Robust Sure Independence Screening (DPD-SIS) and Conditional Screening (DPD-CSIS) using the Minimum Density Power Divergence (DPD) Estimators (Ghosh and Thoresen, 2021; Ghosh et al., 2021)
You can install the development version from GitHub with:
# install.packages("devtools")
devtools::install_github("abhianik/dpdSIS")
You first need to load the following packages.
library(dpdSIS)
## Additional packages Required
library(MASS)
library(parallel)
library(doParallel)
library(sfsmisc)
Examples to run DPD-SIS given the response vector y and covariate matrix X (without intercept) for a given GLM.
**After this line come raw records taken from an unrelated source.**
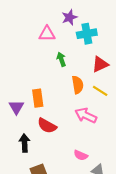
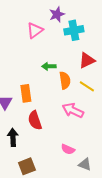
pink triangle: (47, 34) -> (35, 30), turned -36
green arrow: (61, 59) -> (49, 66), moved, turned -72
red semicircle: (47, 126) -> (35, 120), turned 42

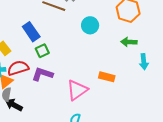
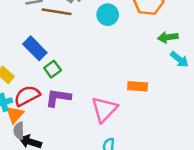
cyan circle: (90, 25) -> (108, 15), moved
green arrow: (129, 42) -> (168, 37), moved
cyan arrow: (144, 62) -> (179, 59), turned -35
n = length(y) # No. of observations
d = floor(n/log(n)) # Required model size
alpha = 0.1 # DPD tuning parameter
## Run DPD-SIS Screening for a given alpha and specified GLM
SIS <- dpd.sis(d, y, X, alpha, reg='lrm') # For Linear regression model (with known error variance equal to one)
SIS <- dpd.sis(d, y, X, alpha, reg='logistic') # For Logistic regression model
SIS <- dpd.sis(d, y, X, alpha, reg='poisson') # For Poisson regression model
SIS <- dpd.sis.lrm(d, y, cbind(1, X), alpha) # For Linear regression model with unknwon error variance
Examples to run DPD-CSIS given the response vector y and covariate matrix X (without intercept) for a given GLM, when a matrix of conditioning covarites is given as XC (should include intercept)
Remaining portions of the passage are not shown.